Once that first step is taken, it is easy to finish the makeover of the Democratic nomination process by creating a primary process more suited to today’s 24-hour cable news and social media era. To make sure initial debates about policy include the concerns of key Democratic constituencies—such as Hispanics in Nevada and African-Americans in South Carolina—while respecting the contribution voters in Iowa and New Hampshire have made in the past, all four of the current early states should be given the opportunity by the rules committee of this year’s Democratic National Convention to hold their 2024 Democratic presidential primary on the same date: Sunday, March 10, 2024. Candidates that do well in one or more of those early contests will have ample time to leverage those victories to acquaint the rest of the country’s Democratic voters with their vision, values and policies by designating Sunday, April 7 2024 (the week after Easter) as National Democratic Primary Day.

The offer to each of the four states to retain some of their early prominence should come from the DNC with a condition that none of them seek to become “more first” than any other state. If any state decides to jump the gun, the DNC rules should disqualify the results in calculating the winner of the nomination and refuse to seat any delegation chosen based on those results. The “vacancy” caused by any such flouting of the rules by a state that went too early would be filled by another relatively small state from the same region of the country which is prepared to abide by the rules. In this way, the ability of a candidate, such as John F. Kennedy or Barack Obama, to make an early and surprisingly good impression will be preserved by providing them the ability to campaign for a month among a total electorate about the size of Columbus, Ohio.

It is likely that New Hampshire would not only object to this new primary calendar but point to the legislative mandate its state legislature has given to the state’s secretary of state to set the date for its primary at least one week before any other state’s primary. They could choose to hold such a “beauty contest” they wanted to, but its outcome would have nothing to do with votes at the Democratic National Convention.
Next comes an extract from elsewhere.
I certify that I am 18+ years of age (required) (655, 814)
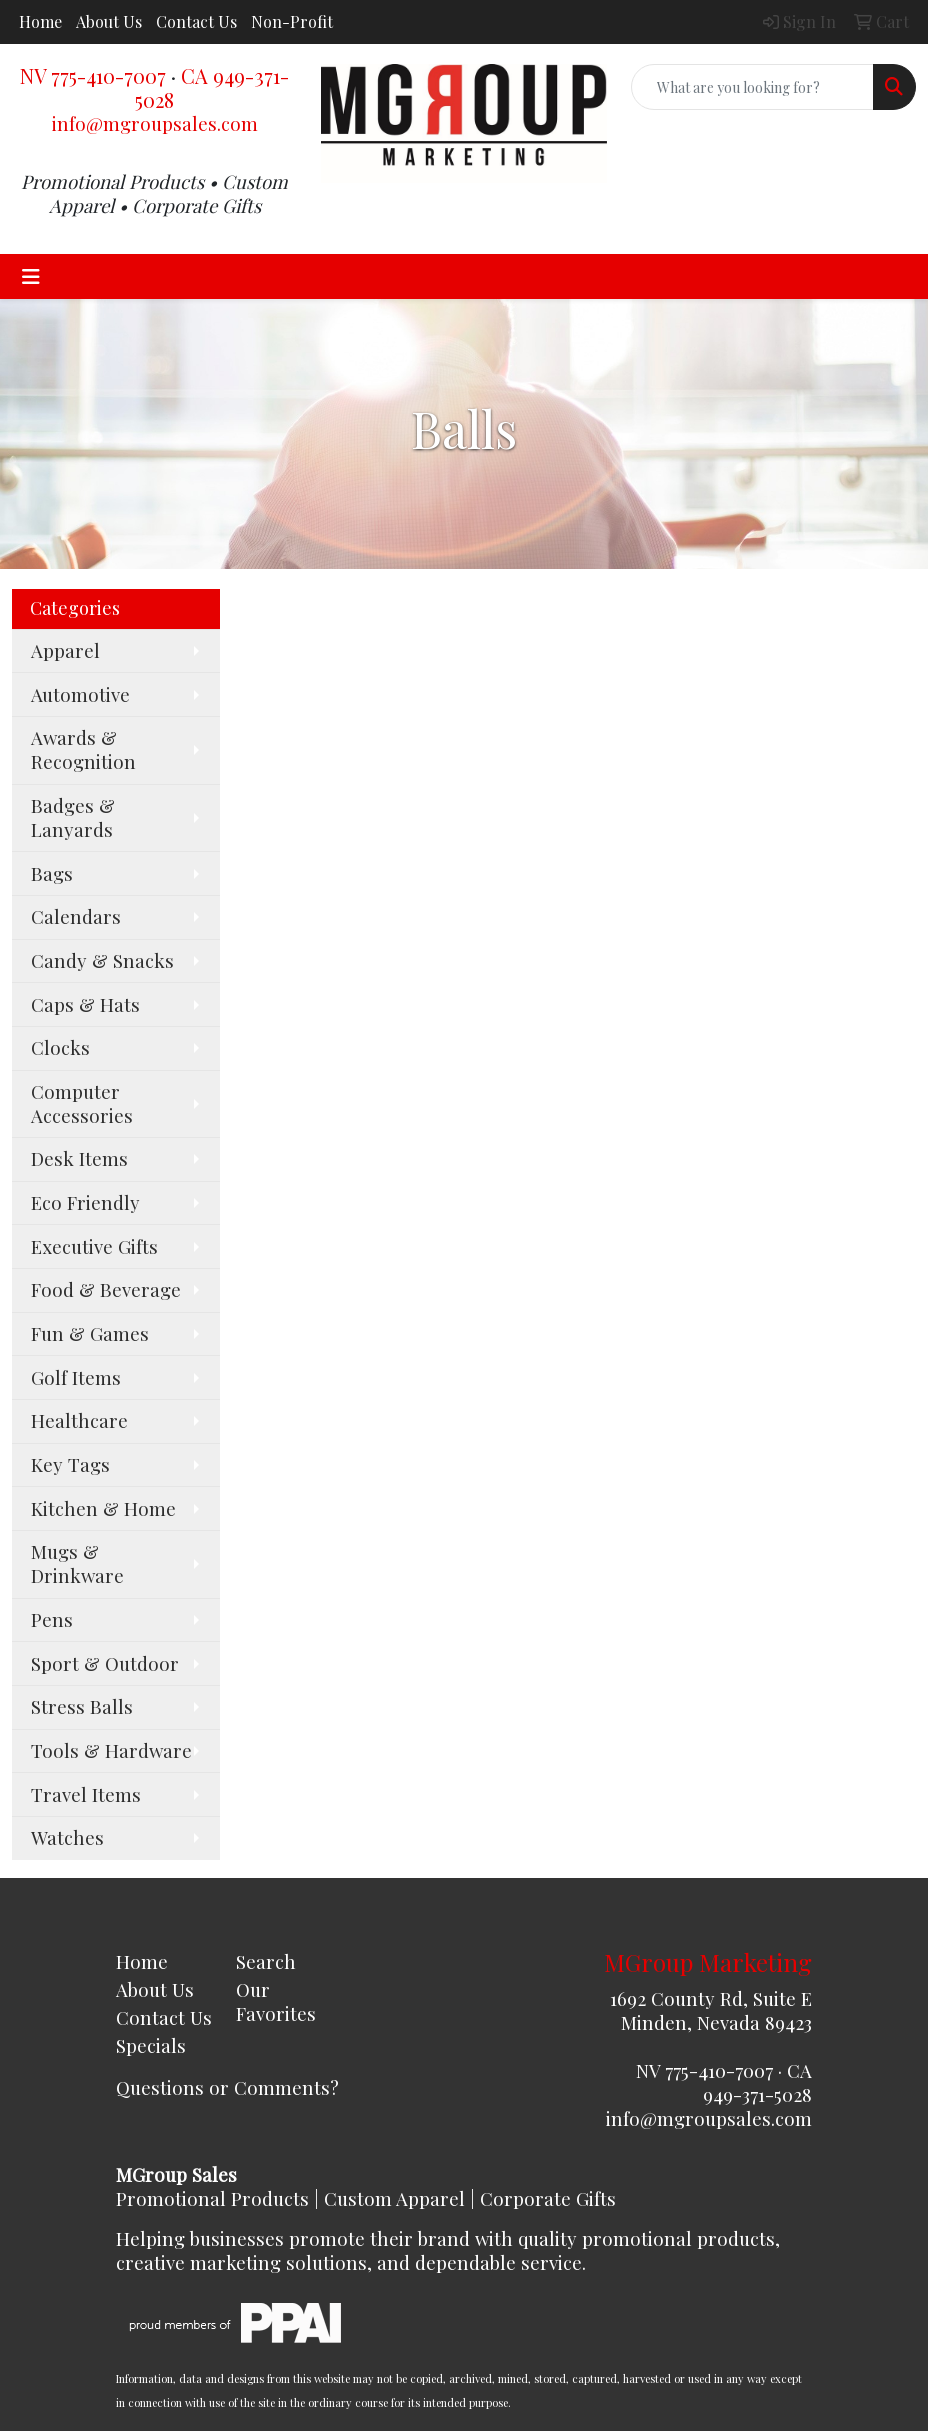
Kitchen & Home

This relatively simple two-step process for establishing a Democratic National Primary Day would greatly enhance the public’s acceptance of the outcome. Although no set of rules can guarantee the selection of a presidential nominee who is prepared to meet the challenges the country now faces, by increasing the participation of as many Democrats as possible in an open process that better reflects the makeup of today’s Democratic coalition, the party can improve the odds that its next nominee will win the prize national politicians dream about winning.


[1] According to Pew Research Center’s 2018 report on party identification, whites make up 59 percent of all Democratic identifiers nationally, Hispanics 19 percent, African Americans 12 percent, and Asian-Americans 8 percent. Despite this distribution among Democratic voters, the current Democratic nominating calendar gives the disproportionately white electorates of Iowa and New Hampshire an outsize influence on which candidate the Democratic Party should choose for president. Iowa’s population is 80 percent white; New Hampshire’s is 90 percent. Only six percent of Iowans are Hispanic, a percentage still twice that of their representation among residents of New Hampshire. African Americans make up three percent of Iowa’s population. Their numbers aren’t even that large in New Hampshire. The two states’ demographics are uniquely unsuited to providing insights on the beliefs and concerns of the various constituencies that Democrats will need to attract and turn out in November.

[2] Super delegates are party leaders or elected officials who are free to vote for any candidate regardless of the results of the popular vote in primary elections and caucuses preceding the convention.